Is this hybrid-apu-thing chip design possible/feasible ?

-Slacker- · Nov 15, 2011

I'm thinking a true hybrid apu, one that uses it's components, or part of it's components to do both 3d render stuff and "regular cpu stuff", unlike current apus, where the cpu and gpu are designed to do completely separate tasks.

I got the idea from the way multi core cpus handle multi threaded loads; With encoding, encrypting and other professional sorts of applications as an exception, most multi threaded programs end up using 1~2 cores properly, while barely sipping in to the rest of the cores on occasions, which means the potential of the rest of those cores is usually wasted.

So why not have a cpu design that incorporates more than one type/size of core - a few main cores that handle the grunt of the number crunching, and several "little" cores that pick off whatever non-intensive threads that remain?

To expand on the above - since the little cores are, well, small, and could be crammed on the die even by the dozens, would it be possible that they acted as graphical processors as well? (from what I can see gpus like massively parallelized, low performance processors).

^For example, these small cores could either

-Act as complementary cores to the main cores of the cpu, as described in the paragraph before the one above.

or

-Complement the cores/stream processors on the actual GPU.

Like so:

Well?

(No, you can't have whatever I'm smoking. Get your own.)

sm625 · Nov 15, 2011

What we need is a 4 issue core with 4 integer clusters and a fpu that consists of 16SP. The scheduler should be able to process all gpu instructions the same way it handles cpu instructions.

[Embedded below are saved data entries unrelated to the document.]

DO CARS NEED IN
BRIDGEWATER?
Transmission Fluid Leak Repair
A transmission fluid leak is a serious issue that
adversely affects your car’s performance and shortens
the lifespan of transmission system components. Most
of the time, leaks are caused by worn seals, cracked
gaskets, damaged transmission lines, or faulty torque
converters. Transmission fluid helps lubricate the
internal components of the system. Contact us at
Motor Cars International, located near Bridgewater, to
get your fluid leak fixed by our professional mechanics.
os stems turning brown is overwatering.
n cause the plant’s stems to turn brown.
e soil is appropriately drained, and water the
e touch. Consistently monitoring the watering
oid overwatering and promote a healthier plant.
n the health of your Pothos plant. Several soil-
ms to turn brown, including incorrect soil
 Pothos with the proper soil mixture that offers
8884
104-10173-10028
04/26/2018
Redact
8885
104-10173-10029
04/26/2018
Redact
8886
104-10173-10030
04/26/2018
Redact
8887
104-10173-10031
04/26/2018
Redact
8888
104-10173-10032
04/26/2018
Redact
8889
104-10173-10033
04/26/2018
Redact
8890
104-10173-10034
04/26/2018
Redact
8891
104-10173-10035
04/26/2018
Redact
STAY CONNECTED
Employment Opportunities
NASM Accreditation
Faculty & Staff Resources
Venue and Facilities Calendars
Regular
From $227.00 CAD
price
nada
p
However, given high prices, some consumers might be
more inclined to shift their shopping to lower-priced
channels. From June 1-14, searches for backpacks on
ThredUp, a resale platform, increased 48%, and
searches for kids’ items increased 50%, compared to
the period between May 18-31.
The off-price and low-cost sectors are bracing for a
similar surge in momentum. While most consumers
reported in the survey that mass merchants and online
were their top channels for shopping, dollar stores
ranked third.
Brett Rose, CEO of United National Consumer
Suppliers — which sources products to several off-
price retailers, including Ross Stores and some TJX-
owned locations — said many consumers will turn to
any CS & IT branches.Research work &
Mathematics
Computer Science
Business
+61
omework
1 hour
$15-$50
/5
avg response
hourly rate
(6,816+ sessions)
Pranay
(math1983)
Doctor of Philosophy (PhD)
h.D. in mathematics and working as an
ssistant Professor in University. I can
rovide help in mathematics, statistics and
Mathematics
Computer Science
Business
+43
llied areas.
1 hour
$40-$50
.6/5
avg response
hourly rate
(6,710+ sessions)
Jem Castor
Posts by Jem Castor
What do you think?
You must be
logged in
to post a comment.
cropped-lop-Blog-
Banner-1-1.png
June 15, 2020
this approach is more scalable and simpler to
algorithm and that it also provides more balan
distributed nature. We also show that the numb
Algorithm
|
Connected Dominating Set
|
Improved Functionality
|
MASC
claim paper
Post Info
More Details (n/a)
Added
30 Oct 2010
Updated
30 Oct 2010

The ROPs can be somewhere else on the die but the shaders definitely should be in the core. If AMD knew what they were doing we'd have 10 times the number of polygons per second we have now. It would be able to take 8 SSE4 instructions, fuse them, and process all of them in one clock cycle via the 16 SPs. It would be able to process 4 256 bit AVX instructions in one clock cycle.

-Slacker- · Nov 15, 2011

I gotta admit, I'm not savvy enough to understand all that but, from the sounds of it, it seems better than my idea.

If I understand correctly, stream processor clusters can be used as floating point units?

jhu · Nov 15, 2011

Sony, Toshiba, and IBM are currently preparing their lawsuit against you for copying Cell.

sm625 · Nov 15, 2011

-Slacker- said:
If I understand correctly, stream processor clusters can be used as floating point units?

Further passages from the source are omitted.